BT, Vodafone and Verizon Wireless are amongst the leading companies giving UK spy agency GCHQ unlimited access to their network of undersea fibre optic cables, reports The Guardian.
They are passing on details of their customers' phone calls, email messages and social networking entries to GCHQ, new documents leaked by the whistleblower Edward Snowden show.
The undersea cables in question help form the backbone of the Internet and carry traffic from people around the world, so giving GCHQ free access also potentially affects the data owned by non-UK citizens.
GCHQ is able to tap the cables and store huge volumes of data for up to 30 days for further analysis. It uses special software systems that can detect key terms to help it pinpoint bits of data of interest.
A document seen by a German newspaper confirms that telecoms companies involved in the spying have been given codenames to help conceal their identities and protect them from public criticism.

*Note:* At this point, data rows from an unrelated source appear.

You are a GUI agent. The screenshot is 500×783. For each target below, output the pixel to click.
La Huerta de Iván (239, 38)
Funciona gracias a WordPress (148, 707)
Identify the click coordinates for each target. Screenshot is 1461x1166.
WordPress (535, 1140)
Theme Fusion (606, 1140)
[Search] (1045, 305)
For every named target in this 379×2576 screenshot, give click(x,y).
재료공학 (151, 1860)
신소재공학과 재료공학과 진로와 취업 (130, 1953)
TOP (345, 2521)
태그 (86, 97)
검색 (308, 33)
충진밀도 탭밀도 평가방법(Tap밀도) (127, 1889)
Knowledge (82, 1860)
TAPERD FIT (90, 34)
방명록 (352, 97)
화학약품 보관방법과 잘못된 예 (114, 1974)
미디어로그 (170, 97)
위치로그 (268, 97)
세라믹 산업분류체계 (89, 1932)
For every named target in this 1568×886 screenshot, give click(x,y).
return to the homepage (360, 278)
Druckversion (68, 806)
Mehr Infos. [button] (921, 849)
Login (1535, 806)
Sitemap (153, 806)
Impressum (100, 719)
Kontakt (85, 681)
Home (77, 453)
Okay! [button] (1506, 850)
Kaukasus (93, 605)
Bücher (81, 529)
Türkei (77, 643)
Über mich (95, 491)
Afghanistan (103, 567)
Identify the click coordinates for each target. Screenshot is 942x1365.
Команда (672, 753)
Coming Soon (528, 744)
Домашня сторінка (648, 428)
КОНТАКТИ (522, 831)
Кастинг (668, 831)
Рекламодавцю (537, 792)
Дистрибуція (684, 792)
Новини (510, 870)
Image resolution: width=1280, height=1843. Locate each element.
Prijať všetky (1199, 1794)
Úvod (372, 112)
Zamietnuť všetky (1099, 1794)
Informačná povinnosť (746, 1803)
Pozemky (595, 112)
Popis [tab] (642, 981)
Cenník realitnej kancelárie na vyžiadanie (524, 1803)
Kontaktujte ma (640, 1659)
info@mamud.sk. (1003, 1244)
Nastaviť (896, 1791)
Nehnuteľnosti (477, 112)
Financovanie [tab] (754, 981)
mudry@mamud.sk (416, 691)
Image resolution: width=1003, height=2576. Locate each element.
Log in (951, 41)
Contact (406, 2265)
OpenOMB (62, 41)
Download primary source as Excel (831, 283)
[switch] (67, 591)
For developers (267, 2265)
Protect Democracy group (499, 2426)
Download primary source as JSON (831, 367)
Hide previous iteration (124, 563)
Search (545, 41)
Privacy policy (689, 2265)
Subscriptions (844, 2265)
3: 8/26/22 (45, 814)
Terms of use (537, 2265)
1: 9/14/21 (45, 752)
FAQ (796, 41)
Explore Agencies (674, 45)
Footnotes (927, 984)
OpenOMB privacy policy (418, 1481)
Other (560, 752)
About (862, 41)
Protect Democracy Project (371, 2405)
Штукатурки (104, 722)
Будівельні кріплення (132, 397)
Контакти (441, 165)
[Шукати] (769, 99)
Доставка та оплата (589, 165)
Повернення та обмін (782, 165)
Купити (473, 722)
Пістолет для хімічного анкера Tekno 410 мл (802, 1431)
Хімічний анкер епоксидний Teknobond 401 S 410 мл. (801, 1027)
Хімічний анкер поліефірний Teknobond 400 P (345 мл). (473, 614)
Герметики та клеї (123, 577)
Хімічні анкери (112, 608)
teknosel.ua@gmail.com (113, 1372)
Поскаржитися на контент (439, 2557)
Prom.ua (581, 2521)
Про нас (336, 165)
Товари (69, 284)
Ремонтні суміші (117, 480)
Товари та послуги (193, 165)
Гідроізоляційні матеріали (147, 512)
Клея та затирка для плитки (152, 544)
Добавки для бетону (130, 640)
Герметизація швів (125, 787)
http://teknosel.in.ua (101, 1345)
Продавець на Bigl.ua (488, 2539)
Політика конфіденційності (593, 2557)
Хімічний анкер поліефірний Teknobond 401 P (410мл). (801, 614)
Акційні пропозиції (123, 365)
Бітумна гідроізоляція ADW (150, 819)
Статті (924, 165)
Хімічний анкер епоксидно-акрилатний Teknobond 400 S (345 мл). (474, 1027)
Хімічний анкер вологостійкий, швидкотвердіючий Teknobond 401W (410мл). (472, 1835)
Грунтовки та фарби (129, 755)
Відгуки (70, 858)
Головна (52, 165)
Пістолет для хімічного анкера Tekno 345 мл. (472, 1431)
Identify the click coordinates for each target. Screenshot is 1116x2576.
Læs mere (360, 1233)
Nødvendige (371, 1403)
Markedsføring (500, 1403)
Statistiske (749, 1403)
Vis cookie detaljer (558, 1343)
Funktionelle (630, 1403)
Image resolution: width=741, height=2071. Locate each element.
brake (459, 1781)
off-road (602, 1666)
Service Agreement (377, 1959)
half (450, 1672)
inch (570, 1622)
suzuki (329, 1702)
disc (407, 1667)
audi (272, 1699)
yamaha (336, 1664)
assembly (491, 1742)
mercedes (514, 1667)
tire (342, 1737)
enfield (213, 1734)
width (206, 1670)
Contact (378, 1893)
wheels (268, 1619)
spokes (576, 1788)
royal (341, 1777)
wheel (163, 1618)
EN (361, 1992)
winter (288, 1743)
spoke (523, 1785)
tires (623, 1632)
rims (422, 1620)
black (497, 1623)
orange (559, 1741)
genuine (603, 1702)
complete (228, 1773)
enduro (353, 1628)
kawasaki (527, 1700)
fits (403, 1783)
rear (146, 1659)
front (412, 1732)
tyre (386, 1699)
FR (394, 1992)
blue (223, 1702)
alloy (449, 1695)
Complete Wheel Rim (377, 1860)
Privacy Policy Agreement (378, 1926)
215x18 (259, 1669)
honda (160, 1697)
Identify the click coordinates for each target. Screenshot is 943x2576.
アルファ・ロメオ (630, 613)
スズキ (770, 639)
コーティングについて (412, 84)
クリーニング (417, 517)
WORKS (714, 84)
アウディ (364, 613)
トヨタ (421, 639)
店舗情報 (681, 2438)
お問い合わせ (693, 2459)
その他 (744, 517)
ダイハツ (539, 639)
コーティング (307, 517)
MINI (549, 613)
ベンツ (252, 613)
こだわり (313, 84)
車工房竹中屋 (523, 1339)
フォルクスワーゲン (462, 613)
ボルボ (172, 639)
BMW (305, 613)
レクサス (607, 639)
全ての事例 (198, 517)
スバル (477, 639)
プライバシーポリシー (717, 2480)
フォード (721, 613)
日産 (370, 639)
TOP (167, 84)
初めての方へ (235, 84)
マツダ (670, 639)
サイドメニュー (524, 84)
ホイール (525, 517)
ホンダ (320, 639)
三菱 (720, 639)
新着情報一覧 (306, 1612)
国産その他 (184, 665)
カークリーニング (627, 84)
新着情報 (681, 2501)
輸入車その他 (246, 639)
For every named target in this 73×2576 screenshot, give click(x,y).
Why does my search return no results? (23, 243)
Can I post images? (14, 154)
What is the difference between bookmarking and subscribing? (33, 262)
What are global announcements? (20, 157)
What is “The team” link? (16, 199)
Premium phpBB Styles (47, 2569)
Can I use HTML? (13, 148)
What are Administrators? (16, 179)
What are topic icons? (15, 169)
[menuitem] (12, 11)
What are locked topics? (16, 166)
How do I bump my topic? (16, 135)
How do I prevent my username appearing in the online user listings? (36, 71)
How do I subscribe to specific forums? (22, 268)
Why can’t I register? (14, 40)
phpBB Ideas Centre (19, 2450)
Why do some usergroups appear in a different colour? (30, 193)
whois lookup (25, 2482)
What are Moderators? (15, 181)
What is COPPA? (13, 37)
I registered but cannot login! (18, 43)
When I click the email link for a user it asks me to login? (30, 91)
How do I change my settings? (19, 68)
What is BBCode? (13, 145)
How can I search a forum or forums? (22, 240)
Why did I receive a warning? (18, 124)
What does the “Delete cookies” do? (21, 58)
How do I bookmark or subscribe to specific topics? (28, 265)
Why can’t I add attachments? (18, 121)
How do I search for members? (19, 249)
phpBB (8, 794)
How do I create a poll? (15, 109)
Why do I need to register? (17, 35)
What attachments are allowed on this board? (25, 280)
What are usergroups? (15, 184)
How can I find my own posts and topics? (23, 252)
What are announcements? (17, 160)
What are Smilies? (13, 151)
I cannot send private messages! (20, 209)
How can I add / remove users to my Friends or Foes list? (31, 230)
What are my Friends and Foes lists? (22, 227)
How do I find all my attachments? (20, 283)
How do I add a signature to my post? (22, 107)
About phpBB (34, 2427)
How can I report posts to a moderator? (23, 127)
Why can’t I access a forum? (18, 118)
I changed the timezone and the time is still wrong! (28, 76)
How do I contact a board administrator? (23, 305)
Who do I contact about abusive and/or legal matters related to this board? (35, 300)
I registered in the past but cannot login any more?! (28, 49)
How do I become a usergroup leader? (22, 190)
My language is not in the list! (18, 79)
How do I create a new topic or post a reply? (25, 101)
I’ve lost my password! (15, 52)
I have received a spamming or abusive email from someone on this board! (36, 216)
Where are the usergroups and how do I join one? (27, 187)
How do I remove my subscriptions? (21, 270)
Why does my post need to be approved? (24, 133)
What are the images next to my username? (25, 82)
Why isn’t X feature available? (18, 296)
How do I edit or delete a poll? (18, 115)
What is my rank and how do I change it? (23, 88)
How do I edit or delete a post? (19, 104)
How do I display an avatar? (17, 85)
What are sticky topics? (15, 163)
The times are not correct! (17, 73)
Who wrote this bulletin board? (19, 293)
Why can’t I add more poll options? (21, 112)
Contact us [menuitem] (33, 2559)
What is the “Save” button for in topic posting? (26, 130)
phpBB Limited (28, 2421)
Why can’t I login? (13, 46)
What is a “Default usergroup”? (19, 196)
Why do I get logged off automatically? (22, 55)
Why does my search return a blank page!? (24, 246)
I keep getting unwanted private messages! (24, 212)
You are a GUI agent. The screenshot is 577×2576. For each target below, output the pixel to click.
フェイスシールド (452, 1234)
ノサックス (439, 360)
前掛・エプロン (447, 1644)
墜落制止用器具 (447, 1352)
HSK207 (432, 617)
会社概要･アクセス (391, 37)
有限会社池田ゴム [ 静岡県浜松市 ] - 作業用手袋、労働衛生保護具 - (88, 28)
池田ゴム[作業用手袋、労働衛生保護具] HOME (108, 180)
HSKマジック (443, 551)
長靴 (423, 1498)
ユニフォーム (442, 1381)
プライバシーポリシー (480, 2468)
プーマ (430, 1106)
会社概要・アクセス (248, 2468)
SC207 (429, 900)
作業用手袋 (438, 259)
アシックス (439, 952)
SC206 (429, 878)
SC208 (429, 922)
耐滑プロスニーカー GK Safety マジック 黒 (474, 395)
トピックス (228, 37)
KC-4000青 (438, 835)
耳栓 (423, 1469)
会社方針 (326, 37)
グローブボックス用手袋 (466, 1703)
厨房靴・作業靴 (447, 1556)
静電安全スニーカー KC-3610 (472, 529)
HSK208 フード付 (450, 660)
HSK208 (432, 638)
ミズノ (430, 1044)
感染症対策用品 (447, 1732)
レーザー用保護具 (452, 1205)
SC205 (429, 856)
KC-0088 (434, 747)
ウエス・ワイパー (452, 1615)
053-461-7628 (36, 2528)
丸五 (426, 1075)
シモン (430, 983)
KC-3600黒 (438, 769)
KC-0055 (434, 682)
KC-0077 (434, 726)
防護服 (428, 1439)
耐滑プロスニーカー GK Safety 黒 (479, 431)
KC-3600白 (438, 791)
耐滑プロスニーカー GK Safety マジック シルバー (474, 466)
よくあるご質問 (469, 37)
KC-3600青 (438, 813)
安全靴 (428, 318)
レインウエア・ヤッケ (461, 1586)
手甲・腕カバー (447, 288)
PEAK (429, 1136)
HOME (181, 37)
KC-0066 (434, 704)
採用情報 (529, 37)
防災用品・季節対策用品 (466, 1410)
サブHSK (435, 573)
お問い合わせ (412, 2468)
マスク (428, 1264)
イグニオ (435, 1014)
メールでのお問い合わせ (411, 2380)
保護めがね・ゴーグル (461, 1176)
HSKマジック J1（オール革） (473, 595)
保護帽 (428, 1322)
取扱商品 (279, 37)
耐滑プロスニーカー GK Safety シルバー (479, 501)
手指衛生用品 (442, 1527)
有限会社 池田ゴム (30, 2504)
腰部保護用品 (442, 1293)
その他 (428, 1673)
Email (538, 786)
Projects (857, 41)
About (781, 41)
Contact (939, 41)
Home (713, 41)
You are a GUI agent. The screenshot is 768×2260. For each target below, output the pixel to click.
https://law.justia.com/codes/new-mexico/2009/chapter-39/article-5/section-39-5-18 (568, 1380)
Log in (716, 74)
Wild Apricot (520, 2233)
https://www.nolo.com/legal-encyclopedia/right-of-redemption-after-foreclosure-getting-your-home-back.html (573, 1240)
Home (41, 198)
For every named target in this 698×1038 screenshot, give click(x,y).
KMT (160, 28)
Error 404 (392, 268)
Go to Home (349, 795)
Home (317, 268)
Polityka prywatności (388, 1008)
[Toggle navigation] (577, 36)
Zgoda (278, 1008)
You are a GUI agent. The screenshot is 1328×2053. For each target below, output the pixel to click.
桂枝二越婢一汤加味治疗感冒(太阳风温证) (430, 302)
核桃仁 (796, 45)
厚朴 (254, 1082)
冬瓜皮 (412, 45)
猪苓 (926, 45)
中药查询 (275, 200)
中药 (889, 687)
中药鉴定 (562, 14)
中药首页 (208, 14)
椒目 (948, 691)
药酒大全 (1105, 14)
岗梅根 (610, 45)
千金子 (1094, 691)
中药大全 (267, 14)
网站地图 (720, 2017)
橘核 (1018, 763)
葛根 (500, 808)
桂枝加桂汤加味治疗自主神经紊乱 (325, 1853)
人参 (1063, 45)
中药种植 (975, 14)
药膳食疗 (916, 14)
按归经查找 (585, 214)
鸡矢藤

The companies involved include BT, Verizon Business, Vodafone Cable, Global Crossing, Level 3, Viatel, and Interoute. Several of these refused to comment on their involvement to The Guardian, but noted they were obliged to comply with UK and EU law.
The UK government has always been able to request access to the national telecoms infrastructure on behalf of the security agencies, and the operating licenses of the telecoms companies spell this out.
What has made it easier however is the deployment of fibre cables, with digital telecommunications now even easier to hack into when required.
GCHQ's listening station in Bude, north Cornwall plays a lead role in the operation and the The Guardian recently reported that the US National Security Agency had even helped fund its operation, to enable it to share the data collected.